I've been noticing odd lags and hangs when my Droid Charge is under high CPU and memory load, particularly during heavyweight games. The odd thing is that I can usually snap it out of the hang by tickling the sensors - changing the light level of the front and back camera by covering them or holding them under a lamp, for instance. Shaking the phone, tapping the screen repeatedly, tapping the back, rapping the bottom on a solid surface... all sorts of things. If I can find the right one(s), the phone unlags and returns to normal for a while, a few seconds to a minute before this happens again. The incidence of the problem seems to have a small correlation to the quality of the network connection, as well - clean network connections seem to avoid it better than weak signal.

I'm running Tweaked 2.2 with PBJ 0524, Siyah, CFS, FuguTweaks, e2fs system/data, and zipalign. I've noticed that the deadline I/O scheduler seems most resistant to this, and sio is most susceptible.

Has anyone else run into this?


----------



## kvswim (Aug 20, 2011)

What happens if you disable auto brightness?

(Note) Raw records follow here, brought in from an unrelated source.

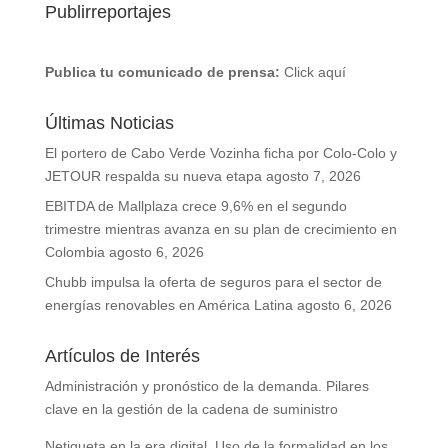
Publirreportajes
Publica tu comunicado de prensa:
Click aquí
Últimas Noticias
El portero de Cabo Verde Vozinha ficha por Colo-Colo y
JETOUR respalda su nueva etapa
agosto 7, 2026
EBITDA de Mallplaza crece 9,6% en el segundo
trimestre mientras avanza en su plan de crecimiento en
Colombia
agosto 6, 2026
Chubb impulsa la oferta de seguros para el sector de
energías renovables en América Latina
agosto 6, 2026
Artículos de Interés
Administración y pronóstico de la demanda. Pilares
clave en la gestión de la cadena de suministro
Netiqueta en la era digital. Uso de la formalidad en los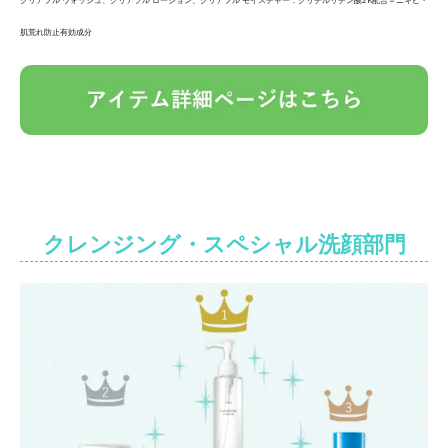
肌荒れ防止有効成分
クレンジング・スペシャル洗顔部門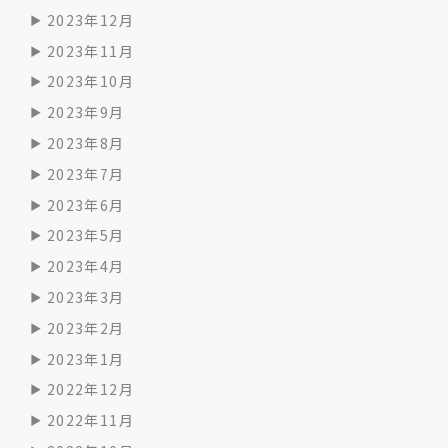
2023年12月
2023年11月
2023年10月
2023年9月
2023年8月
2023年7月
2023年6月
2023年5月
2023年4月
2023年3月
2023年2月
2023年1月
2022年12月
2022年11月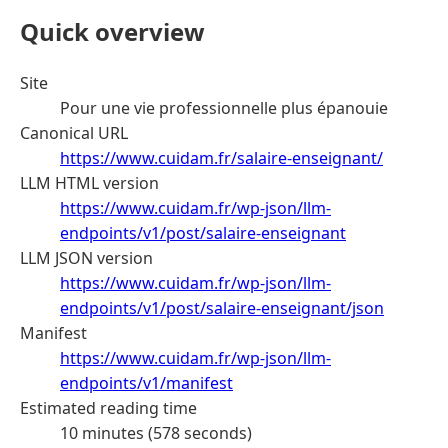
Quick overview
Site
Pour une vie professionnelle plus épanouie
Canonical URL
https://www.cuidam.fr/salaire-enseignant/
LLM HTML version
https://www.cuidam.fr/wp-json/llm-
endpoints/v1/post/salaire-enseignant
LLM JSON version
https://www.cuidam.fr/wp-json/llm-
endpoints/v1/post/salaire-enseignant/json
Manifest
https://www.cuidam.fr/wp-json/llm-
endpoints/v1/manifest
Estimated reading time
10 minutes (578 seconds)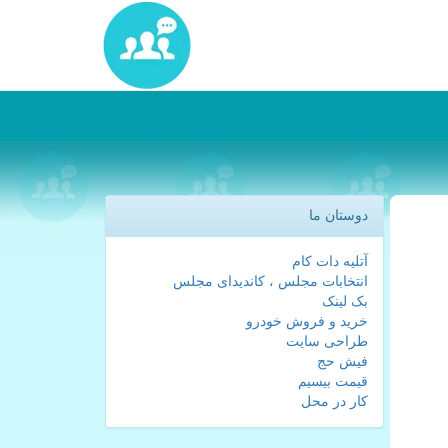
دوستان ما
آتلیه دات کام
انتخابات مجلس ، کاندیدای مجلس
بک لینک
خرید و فروش خودرو
طراحی سایت
فیش حج
قیمت بیسیم
کار در محل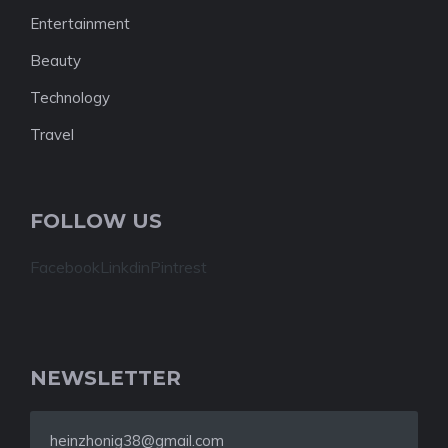
Entertainment
Beauty
Technology
Travel
FOLLOW US
Facebook
Linkdin
Pintrest
NEWSLETTER
heinzhonig38@gmail.com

Sent from my SCH-I510 using RootzWiki


----------



## kynalvarus (Oct 26, 2011)

kvswim said:


> What happens if you disable auto brightness?
> 
> Sent from my SCH-I510 using RootzWiki


No noticeable difference.


----------



## Brewer (Dec 29, 2011)

kynalvarus said:


> No noticeable difference.


Under settings display settings there's power saving option at the bottom but there's also auto brightness box in the brightness sub option. Do you have both deselected? If your screen is still auto adjusting the brightness with those two boxes unchecked that's a problem. If that's the case try pulling the battery for ten minutes and give it another go.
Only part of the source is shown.